# subversion apache LDAP?



## bigearsbilly (May 29, 2011)

I've setup a subversion server using the Apache mod_dav as the method. Obviously I want fine grained control of users. AFAIK it seems I could have htpasswd files for each repository, which will be a nightmare to maintain. Most of my clients will be Windows users so I don't want to create user accounts for them.

I will have many repositories, and I want users to have different access on different repos. e.g: johnc can rw java and Vstudio but only read server repo. I don't want to maintain different htpasswd files hence passwds for different users on  different repos I would like a central database where I can control it. 

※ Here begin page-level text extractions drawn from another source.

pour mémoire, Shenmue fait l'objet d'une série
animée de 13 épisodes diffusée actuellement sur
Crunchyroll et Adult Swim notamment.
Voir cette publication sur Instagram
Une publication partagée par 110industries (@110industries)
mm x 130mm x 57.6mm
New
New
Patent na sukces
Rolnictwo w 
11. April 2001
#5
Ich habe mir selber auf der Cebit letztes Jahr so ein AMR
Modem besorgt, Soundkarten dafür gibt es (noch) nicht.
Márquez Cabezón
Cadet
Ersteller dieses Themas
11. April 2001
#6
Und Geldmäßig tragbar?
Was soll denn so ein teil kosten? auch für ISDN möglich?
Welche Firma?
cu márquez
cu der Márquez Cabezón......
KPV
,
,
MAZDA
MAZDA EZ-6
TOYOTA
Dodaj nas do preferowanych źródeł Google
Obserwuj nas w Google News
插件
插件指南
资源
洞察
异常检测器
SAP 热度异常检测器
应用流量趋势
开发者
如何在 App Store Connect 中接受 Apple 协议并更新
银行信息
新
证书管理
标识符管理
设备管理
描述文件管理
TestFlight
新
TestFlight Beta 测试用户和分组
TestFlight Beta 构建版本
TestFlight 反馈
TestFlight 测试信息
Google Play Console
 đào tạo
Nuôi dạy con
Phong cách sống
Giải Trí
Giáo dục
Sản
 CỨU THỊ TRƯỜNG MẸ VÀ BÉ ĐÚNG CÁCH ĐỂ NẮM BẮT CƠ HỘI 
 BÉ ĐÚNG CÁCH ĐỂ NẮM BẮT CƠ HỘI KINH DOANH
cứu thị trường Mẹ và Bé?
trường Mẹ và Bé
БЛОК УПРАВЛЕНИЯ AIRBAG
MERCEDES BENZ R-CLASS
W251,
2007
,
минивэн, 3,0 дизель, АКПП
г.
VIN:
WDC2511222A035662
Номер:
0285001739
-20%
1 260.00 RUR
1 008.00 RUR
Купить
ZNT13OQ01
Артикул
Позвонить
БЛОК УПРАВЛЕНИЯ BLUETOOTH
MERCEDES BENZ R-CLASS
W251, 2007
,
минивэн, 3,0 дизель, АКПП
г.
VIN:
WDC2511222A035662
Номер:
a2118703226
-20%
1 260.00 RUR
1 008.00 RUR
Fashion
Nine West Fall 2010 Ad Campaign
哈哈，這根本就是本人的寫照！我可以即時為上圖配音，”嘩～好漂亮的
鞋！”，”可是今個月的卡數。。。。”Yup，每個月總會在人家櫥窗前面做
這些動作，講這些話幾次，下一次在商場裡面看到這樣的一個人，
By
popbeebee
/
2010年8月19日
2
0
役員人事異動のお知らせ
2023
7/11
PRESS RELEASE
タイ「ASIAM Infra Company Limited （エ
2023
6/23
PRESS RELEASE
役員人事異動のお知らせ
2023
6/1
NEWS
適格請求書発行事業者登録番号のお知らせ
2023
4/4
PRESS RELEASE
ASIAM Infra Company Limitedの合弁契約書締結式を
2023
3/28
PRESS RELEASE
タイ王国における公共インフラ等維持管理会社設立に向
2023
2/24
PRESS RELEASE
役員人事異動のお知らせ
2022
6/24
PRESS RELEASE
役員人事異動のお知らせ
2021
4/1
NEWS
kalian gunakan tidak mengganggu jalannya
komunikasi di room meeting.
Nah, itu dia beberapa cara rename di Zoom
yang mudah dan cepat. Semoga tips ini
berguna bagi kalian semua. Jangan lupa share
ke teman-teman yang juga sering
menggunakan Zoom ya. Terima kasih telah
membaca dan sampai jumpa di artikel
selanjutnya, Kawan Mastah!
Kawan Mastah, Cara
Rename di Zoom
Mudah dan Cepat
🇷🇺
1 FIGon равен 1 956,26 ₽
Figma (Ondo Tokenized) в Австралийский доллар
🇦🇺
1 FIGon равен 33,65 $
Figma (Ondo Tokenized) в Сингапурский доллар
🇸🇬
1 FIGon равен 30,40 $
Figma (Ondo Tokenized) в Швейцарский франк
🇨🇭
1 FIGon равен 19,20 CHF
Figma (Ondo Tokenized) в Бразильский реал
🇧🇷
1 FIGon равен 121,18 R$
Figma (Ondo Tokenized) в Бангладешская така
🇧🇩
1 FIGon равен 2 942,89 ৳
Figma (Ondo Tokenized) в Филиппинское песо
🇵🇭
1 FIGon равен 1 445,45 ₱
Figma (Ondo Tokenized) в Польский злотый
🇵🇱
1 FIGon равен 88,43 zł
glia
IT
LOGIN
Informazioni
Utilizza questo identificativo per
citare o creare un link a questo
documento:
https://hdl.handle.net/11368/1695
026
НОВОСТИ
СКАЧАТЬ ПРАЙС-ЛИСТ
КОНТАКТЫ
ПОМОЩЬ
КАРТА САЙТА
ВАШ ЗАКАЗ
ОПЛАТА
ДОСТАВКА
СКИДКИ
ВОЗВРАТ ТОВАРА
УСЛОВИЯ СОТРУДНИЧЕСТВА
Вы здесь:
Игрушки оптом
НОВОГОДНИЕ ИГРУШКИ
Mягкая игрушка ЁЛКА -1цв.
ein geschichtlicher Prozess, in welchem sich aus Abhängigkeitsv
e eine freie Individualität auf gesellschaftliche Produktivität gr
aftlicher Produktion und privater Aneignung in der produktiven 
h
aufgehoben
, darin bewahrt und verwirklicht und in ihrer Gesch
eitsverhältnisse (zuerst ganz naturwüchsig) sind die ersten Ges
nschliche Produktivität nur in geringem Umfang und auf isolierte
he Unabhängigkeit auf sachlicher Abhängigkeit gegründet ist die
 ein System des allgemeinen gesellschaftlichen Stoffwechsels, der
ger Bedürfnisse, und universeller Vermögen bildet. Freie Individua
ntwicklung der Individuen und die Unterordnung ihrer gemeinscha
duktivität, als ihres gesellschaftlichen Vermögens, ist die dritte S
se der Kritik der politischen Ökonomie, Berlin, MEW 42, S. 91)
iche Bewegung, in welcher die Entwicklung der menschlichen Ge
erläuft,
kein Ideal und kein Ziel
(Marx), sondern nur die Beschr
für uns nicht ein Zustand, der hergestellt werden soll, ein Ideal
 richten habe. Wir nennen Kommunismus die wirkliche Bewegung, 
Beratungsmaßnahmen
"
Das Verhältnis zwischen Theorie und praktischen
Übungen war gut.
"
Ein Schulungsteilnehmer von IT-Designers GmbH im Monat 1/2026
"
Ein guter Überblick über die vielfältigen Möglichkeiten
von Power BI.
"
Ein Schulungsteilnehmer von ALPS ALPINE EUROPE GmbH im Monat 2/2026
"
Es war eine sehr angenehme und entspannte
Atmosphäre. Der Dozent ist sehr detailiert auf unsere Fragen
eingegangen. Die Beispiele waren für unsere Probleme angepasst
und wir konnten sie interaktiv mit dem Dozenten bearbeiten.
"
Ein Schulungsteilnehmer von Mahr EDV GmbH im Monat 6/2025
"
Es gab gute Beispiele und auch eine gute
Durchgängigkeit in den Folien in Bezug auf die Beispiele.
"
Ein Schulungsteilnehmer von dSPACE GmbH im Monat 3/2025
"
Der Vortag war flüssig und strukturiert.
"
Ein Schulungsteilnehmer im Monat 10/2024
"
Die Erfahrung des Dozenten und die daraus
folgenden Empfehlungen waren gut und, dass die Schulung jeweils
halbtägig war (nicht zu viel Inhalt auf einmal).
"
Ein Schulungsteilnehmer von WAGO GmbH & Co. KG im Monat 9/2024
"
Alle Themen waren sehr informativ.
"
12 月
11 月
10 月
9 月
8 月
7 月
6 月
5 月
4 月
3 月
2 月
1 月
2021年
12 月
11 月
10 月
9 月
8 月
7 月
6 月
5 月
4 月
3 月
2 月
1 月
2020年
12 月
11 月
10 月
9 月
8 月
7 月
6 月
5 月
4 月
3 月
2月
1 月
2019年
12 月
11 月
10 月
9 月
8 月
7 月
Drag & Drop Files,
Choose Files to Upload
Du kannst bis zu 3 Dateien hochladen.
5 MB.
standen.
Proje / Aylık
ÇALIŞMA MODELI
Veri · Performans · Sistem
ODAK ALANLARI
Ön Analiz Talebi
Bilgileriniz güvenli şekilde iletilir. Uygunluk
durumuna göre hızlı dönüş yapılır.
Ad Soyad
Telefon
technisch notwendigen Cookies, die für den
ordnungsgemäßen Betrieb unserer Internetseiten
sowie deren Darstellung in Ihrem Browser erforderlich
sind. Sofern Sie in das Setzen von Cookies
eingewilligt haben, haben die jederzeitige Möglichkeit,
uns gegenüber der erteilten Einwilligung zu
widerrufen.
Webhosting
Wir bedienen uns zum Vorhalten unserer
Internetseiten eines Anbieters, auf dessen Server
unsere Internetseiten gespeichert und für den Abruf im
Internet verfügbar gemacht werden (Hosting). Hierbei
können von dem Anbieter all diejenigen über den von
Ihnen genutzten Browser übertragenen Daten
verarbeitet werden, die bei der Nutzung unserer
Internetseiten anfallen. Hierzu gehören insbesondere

Would LDAP do this? Or any other suggestions? Stress: I don't want to have users on the BSD box.


----------



## Sylgeist (May 31, 2011)

Yes, you can do that. If you set up your svn repositories in a standard way /usr/local/svn/reposname and use mod_ldap/authldap. That way you are using LDAP for auth and the dav.authz file for r/rw access.

The only issue (that I know of) with this method is that you can't do per-group LDAP access.


----------



## bigearsbilly (Jun 1, 2011)

Thanks for the reply. I've got it running just using apache htpasswd and groups files. which isn't too bad with our small company for the moment (at least I have something to show).

I'm planning on using nagios also and no doubt other toys for people to use, so a centralised authority would be the way to go. Remembering most of my clients are on Windows. I think I'll have to set aside time to study ldap.

Much obliged.


----------